Reports reveals fewer VC funding deals sealed for startups in 2017, more sources of alternative funding sought

VC funding

Two reports on funding for startups and young tech companies in Australia during 2017 have revealed a drop in the number of venture capital deals rolled out and an increase in the amount of alternative funding sought by companies.

The first report, KPMG’s Venture Pulse, reveals the total amount of venture capital invested in Aussie startups rose 1.4% in 2017 when compared with 2016, coming to $US555.63 million ($697.9 million). However, the number of deals executed dropped from 185 in 2016 to 135 last year.

The larger overall investment amount shows a maturing of the Australian investment scene, says KPMG’s head of high growth ventures Amanda Price, along with a shift from investors to focus on pre- and post series A funding rounds.

“With seed and angel funding still a vital part of our startup ecosystem, we are hopeful that the decline in deal number is a temporary shift rather than a major structural change in the VC market,” she said in a statement.

While the figure of close to $700 million is an impressive one for a year’s worth of venture capital funding, another report from startup directory Techboard revealed Aussie startups found themselves $720 million from various funding sources in the December quarter alone.

From October to December last year, startups looked to options such as debt financing, venture capital, share placements and government grants to rack up that significant figure. Emerging funding options such as initial coin offerings (ICOs) and crowdfunding also played a part.

Over half of this funding was raised by startups in New South Wales, with Victorian and Western Australia startups following in second and third place as the states with the most funding over that period. 

More funding options being explored

The disparity between the figures in the reports and the perceivably large amount of funding outside of the venture capital space may suggest local startups are seeking different pastures when it comes to helping grow a business.

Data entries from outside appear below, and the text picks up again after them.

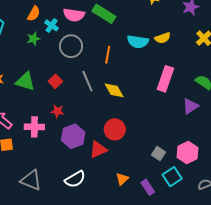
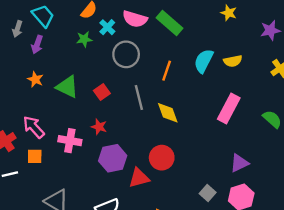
cyan semicircle: (138, 42) -> (204, 61), turned 100
purple triangle: (190, 106) -> (239, 163), moved

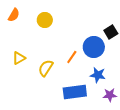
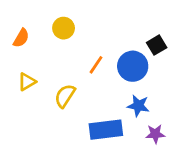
orange semicircle: (14, 15) -> (21, 38), moved
orange line: (72, 57) -> (96, 65), moved

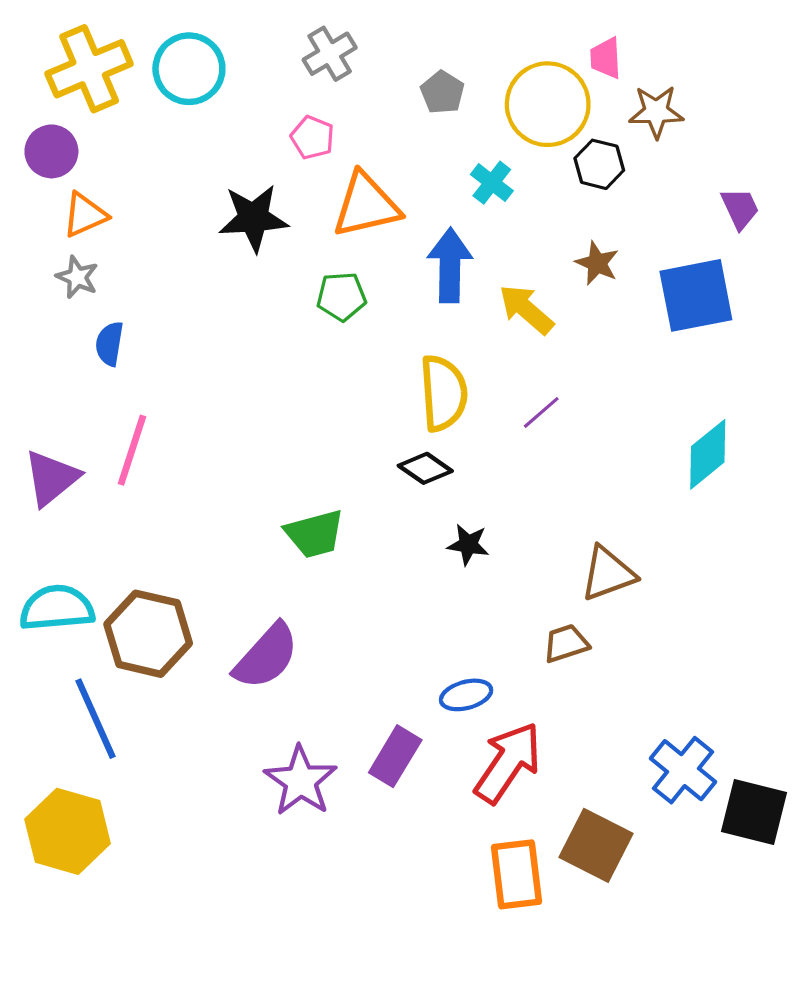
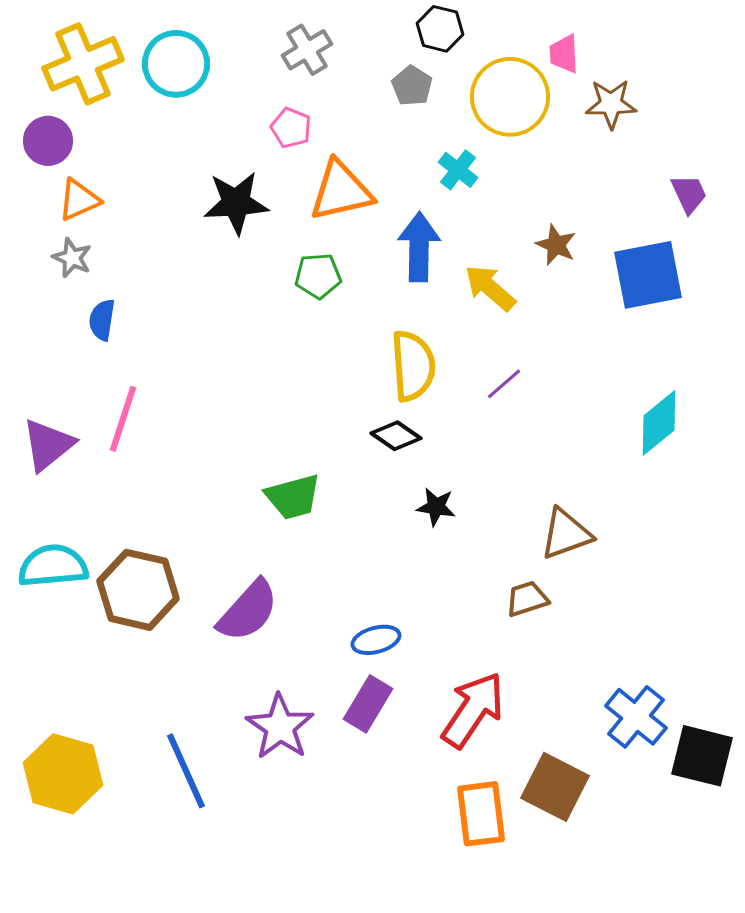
black hexagon: (599, 164) -> (440, 29), moved
blue ellipse: (466, 695) -> (376, 640), moved
blue line: (95, 719) -> (186, 771), moved

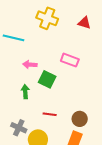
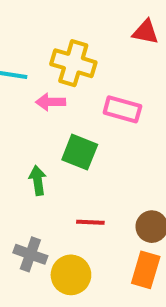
yellow cross: (47, 18) -> (73, 63), moved
pink arrow: (30, 65) -> (51, 102), moved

Looking at previous TechBoard funding reports, venture capital has continued to be mainstay in terms of the majority of funding, but an increasing trend towards other forms of funding can be seen.

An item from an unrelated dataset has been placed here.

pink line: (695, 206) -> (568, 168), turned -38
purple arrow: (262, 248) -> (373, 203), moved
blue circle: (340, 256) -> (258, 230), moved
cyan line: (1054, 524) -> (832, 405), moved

This includes recently emerging options such as ICOs and equity crowdfunding, with the latter recently becoming more accessible to startups with ASIC granting the first seven licenses to platforms such as Equitise and Birchal last week.

Speaking to StartupSmart, founder and chief executive of prominent Australian accelerator BlueChilli, Sebastien Eckersley-Maslin, says there are definitely plenty of other forms of funding available for startups locally, and says founders should be prepared to go down all avenues.

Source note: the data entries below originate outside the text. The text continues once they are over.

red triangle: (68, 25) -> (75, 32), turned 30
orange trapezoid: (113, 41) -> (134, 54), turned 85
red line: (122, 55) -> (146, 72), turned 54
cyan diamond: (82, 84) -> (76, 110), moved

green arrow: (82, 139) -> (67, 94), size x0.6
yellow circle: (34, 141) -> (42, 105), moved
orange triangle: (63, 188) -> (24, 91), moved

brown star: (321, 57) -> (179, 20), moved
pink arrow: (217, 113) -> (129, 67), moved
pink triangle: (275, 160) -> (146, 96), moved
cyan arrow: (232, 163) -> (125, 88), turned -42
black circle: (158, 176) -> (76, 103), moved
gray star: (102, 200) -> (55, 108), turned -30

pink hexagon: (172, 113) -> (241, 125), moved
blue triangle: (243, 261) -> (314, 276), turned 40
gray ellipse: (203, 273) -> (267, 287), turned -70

“Companies should make available to them all sources of financing, though, obviously, customer financing is always the best,” he says.

“But founders should always understand the difference and motivation behind who’s providing the financing.”

Eckersley-Maslin believes venture capital will continue to win out as the preferred source of funding for startups – despite it not being the “cheapest” in terms of equity parted with – due to the potential for growth provided by venture capital firms.

VC will stay popular, but equity crowdfunding a contender

Getting something like a government grant or debt financing will see startups missing out on support from people who are financially motivated to see the venture grow, says Eckersley-Maslin, as parties involved in this kind of fundraising only care if the startup fulfils the grant or pays back the debt, he says.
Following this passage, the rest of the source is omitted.